WHAT YOU ARE ASKED TO DO:
Look below for the line containing "nd 17 and drawn from the top 100 artworks.". Write out that line and the rest through the last one, exactly as they appear, but without pictures.

EXTRACTED INFORMATION:
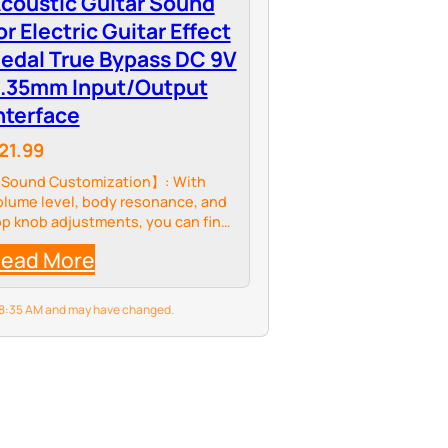
coustic Guitar Sound
or Electric Guitar Effect
edal True Bypass DC 9V
.35mm Input/Output
nterface
21.99
Sound Customization】: With
olume level, body resonance, and
op knob adjustments, you can fine-
une the sound to achieve the
ead More
ffect you want. Master the details
f the sound curve and create your
nique music…
6 8:35 AM and may have changed.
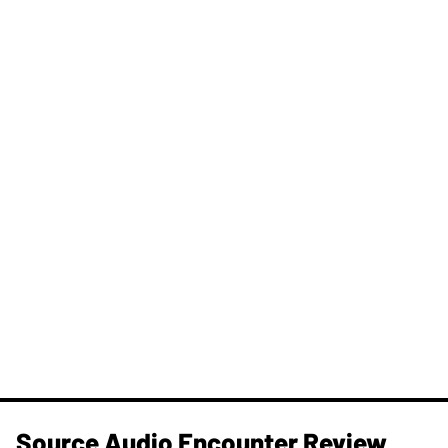
Source Audio Encounter Review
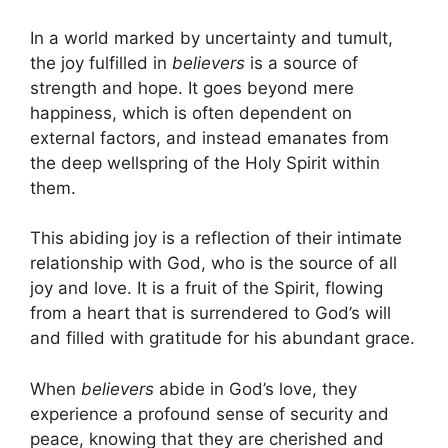
In a world marked by uncertainty and tumult,
the joy fulfilled in
believers
is a source of
strength and hope. It goes beyond mere
happiness, which is often dependent on
external factors, and instead emanates from
the deep wellspring of the Holy Spirit within
them.
This abiding joy is a reflection of their intimate
relationship with God, who is the source of all
joy and love. It is a fruit of the Spirit, flowing
from a heart that is surrendered to God’s will
and filled with gratitude for his abundant grace.
When
believers
abide in God’s love, they
experience a profound sense of security and
peace, knowing that they are cherished and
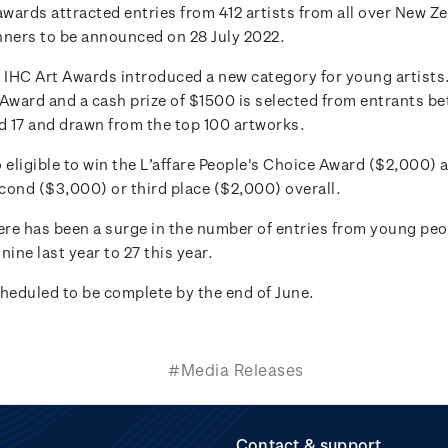
awards attracted entries from 412 artists from all over New Z
nners to be announced on 28 July 2022.
e IHC Art Awards introduced a new category for young artists
 Award and a cash prize of $1500 is selected from entrants b
nd 17 and drawn from the top 100 artworks.
 eligible to win the L’affare People's Choice Award ($2,000) a
cond ($3,000) or third place ($2,000) overall.
ere has been a surge in the number of entries from young peopl
nine last year to 27 this year.
cheduled to be complete by the end of June.
#Media Releases
Contact & support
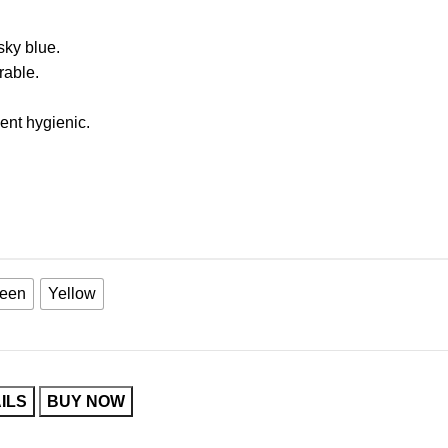
sky blue.
rable.
ent hygienic.
een
Yellow
ILS
BUY NOW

ANSWER BOX:
nd 17 and drawn from the top 100 artworks.
 eligible to win the L’affare People's Choice Award ($2,000) a
cond ($3,000) or third place ($2,000) overall.
ere has been a surge in the number of entries from young peopl
nine last year to 27 this year.
cheduled to be complete by the end of June.
#Media Releases
Contact & support
sky blue.
rable.
ent hygienic.
een
Yellow
ILS
BUY NOW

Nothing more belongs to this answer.